Distortion-Aware Fusion of Statistical and Vision-Language Features for Blind Image Quality Assessment

2026-06-01Computer Vision and Pattern Recognition

Computer Vision and Pattern Recognition
AI summary

The authors address the problem of judging image quality without having the original image to compare to, known as blind image quality assessment. They combine two different methods—natural scene statistics (NSS) and vision-language model (VLM) embeddings—using a special gating system that decides how much to trust each method depending on the image's type of distortion. Their approach improves results on several datasets and shows that NSS features are more useful for noise and color-shift problems, while VLMs help more with perceptual changes like color saturation. This gating system learns these preferences on its own without retraining the underlying vision models. Their work demonstrates a smart way to mix classic and modern techniques for evaluating image quality.

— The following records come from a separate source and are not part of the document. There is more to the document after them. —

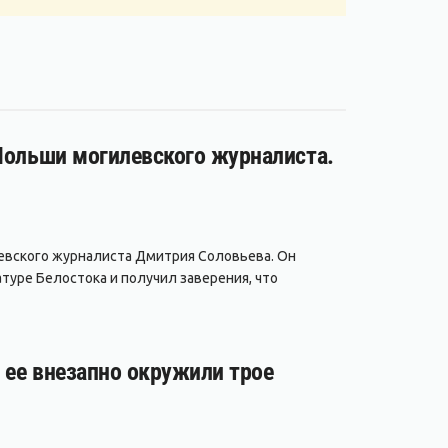
 Польши могилевского журналиста.
евского журналиста Дмитрия Соловьева. Он
туре Белостока и получил заверения, что
а ее внезапно окружили трое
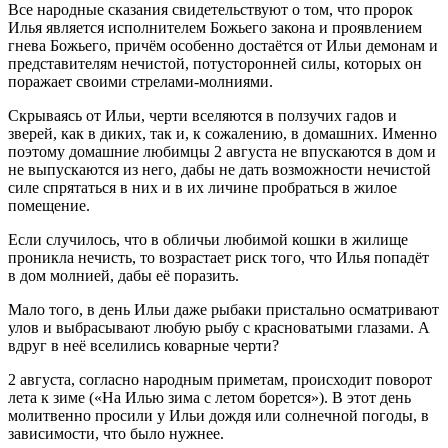
Все народные сказания свидетельствуют о том, что пророк
Илья является исполнителем Божьего закона и проявлением
гнева Божьего, причём особенно достаётся от Ильи демонам и
представителям нечистой, потусторонней силы, которых он
поражает своими стрелами-молниями.
Скрываясь от Ильи, черти вселяются в ползучих гадов и
зверей, как в диких, так и, к сожалению, в домашних. Именно
поэтому домашние любимцы 2 августа не впускаются в дом и
не выпускаются из него, дабы не дать возможности нечистой
силе спрятаться в них и в их личине пробраться в жилое
помещение.
Если случилось, что в обличьи любимой кошки в жилище
проникла нечисть, то возрастает риск того, что Илья попадёт
в дом молнией, дабы её поразить.
Мало того, в день Ильи даже рыбаки пристально осматривают
улов и выбрасывают любую рыбу с красноватыми глазами. А
вдруг в неё вселились коварные черти?
2 августа, согласно народным приметам, происходит поворот
лета к зиме («На Илью зима с летом борется»). В этот день
молитвенно просили у Ильи дождя или солнечной погоды, в
зависимости, что было нужнее.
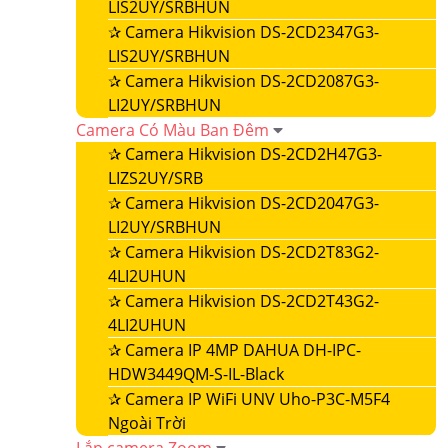
LIS2UY/SRBHUN
✰
Camera Hikvision DS-2CD2347G3-
LIS2UY/SRBHUN
✰
Camera Hikvision DS-2CD2087G3-
LI2UY/SRBHUN
Camera Có Màu Ban Đêm
✰
Camera Hikvision DS-2CD2H47G3-
LIZS2UY/SRB
✰
Camera Hikvision DS-2CD2047G3-
LI2UY/SRBHUN
✰
Camera Hikvision DS-2CD2T83G2-
4LI2UHUN
✰
Camera Hikvision DS-2CD2T43G2-
4LI2UHUN
✰
Camera IP 4MP DAHUA DH-IPC-
HDW3449QM-S-IL-Black
✰
Camera IP WiFi UNV Uho-P3C-M5F4
Ngoài Trời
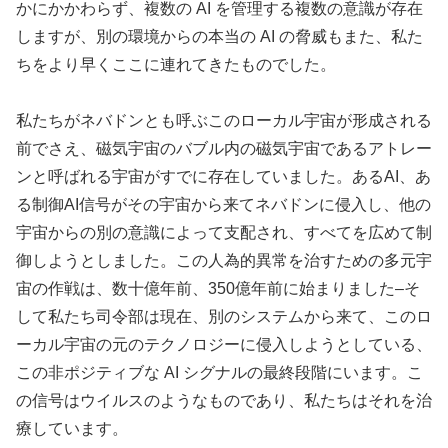
かにかかわらず、複数の AI を管理する複数の意識が存在
しますが、別の環境からの本当の AI の脅威もまた、私た
ちをより早くここに連れてきたものでした。
私たちがネバドンとも呼ぶこのローカル宇宙が形成される
前でさえ、磁気宇宙のバブル内の磁気宇宙であるアトレー
ンと呼ばれる宇宙がすでに存在していました。あるAI、あ
る制御AI信号がその宇宙から来てネバドンに侵入し、他の
宇宙からの別の意識によって支配され、すべてを広めて制
御しようとしました。この人為的異常を治すための多元宇
宙の作戦は、数十億年前、350億年前に始まりました–そ
して私たち司令部は現在、別のシステムから来て、このロ
ーカル宇宙の元のテクノロジーに侵入しようとしている、
この非ポジティブな AI シグナルの最終段階にいます。こ
の信号はウイルスのようなものであり、私たちはそれを治
療しています。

Blind Image Quality AssessmentNatural Scene StatisticsVision-Language ModelsDistortion-Aware FusionGating MechanismPerceived Image QualitySpearman Rank CorrelationKADID-10kKonIQ-10kCLIP
Authors
Bishr Omer Abdelrahman Adam, Xu Li
Abstract
Blind image quality assessment (BIQA) aims to predict perceived image quality without access to a reference image. Classical natural scene statistics (NSS) descriptors and modern vision-language model (VLM) embeddings address this problem from fundamentally different perspectives, yet whether combining them yields complementary benefits and how to weight their contributions per input image remains unexplored. We propose a distortion-aware fusion framework that integrates a 138-dimensional NSS descriptor with two complementary VLM embeddings, SigLIP and CLIP-H, through a multiplicative gating mechanism that learns per-input stream weights conditioned on image content. Unlike static concatenation fusion, the proposed gating network suppresses or amplifies each stream's contribution based on the input, producing weights that correlate positively (Spearman rank correlation rho=0.33) with the per-distortion NSS contribution measured by independent ablation on KADID-10k. The framework requires no end-to-end fine-tuning of the VLM backbones and is trained with a hybrid loss combining mean squared error, Pearson linear correlation, and pairwise ranking objectives. We evaluate on three standard benchmarks: KonIQ-10k (SROCC=0.9142, PLCC=0.9279), KADID-10k (SROCC=0.9715, PLCC=0.9733, surpassing recent state-of-the-art methods), and LIVE Challenge in-the-Wild (SROCC=0.8527, PLCC=0.8802 with cross-dataset pretraining and fine-tuning). A per-distortion analysis on KADID-10k reveals that NSS features contribute most on noise and color-shift distortions where pixel statistics are directly affected, and least on perceptual distortions such as color saturation changes. The learned gate values validate these findings, confirming that the model autonomously discovers distortion-stream affinity patterns consistent with the manual per-distortion study.